On Fri, 24 Nov 2000, Mohammad A. Haque wrote:

> I got the error while I was compiling XFree86 4 CVS and kernel. So
> that's what I've been doing in multiples along witha couple otehr things
> thrown inthe mix to generate lots of disk i/o.

Error messages would be interesting... So far we have _both_ 2.95 and 2.91
involved, raid and non-raid alike.

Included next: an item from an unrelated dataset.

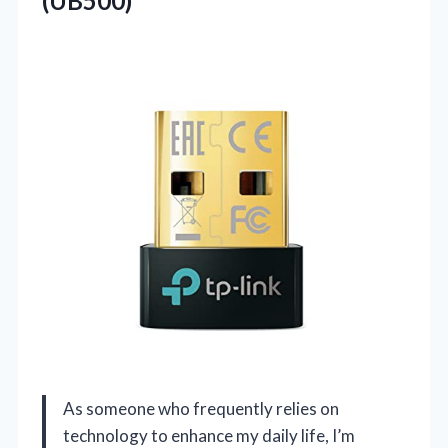
(UB500)
As someone who frequently relies on
technology to enhance my daily life, I’m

Just fscking peachy... OK, let's try
to eliminate ext2 changes (if that helps we have a big problem somewhere,
but that's at least something):

patch -p1 -R <<EOF
--- rc11-pre5/fs/ext2/ialloc.c  Wed Oct  4 03:44:54 2000
+++ rc11-pre6/fs/ext2/ialloc.c  Fri Nov 17 02:23:19 2000
@@ -274,15 +274,13 @@
                return NULL;
        }
 
-       inode = get_empty_inode ();
+       sb = dir->i_sb;
+       inode = new_inode(sb);
        if (!inode) {
                *err = -ENOMEM;
                return NULL;
        }
 
-       sb = dir->i_sb;
-       inode->i_sb = sb;
-       inode->i_flags = 0;
        lock_super (sb);
        es = sb->u.ext2_sb.s_es;
 repeat:
@@ -430,9 +428,6 @@
        mark_buffer_dirty(sb->u.ext2_sb.s_sbh);
        sb->s_dirt = 1;
        inode->i_mode = mode;
-       inode->i_sb = sb;
-       inode->i_nlink = 1;
-       inode->i_dev = sb->s_dev;
        inode->i_uid = current->fsuid;
        if (test_opt (sb, GRPID))
                inode->i_gid = dir->i_gid;
EOF

Notice that if reverting that change stops the fs corruption we _still_
have a problem - the only case when it could help is if something touches
an inode allocated by get_empty_inode() before it gets included into the
hash.

BTW, folks, while we are looking at the configurations - how about highmem
and SMP vs. UP?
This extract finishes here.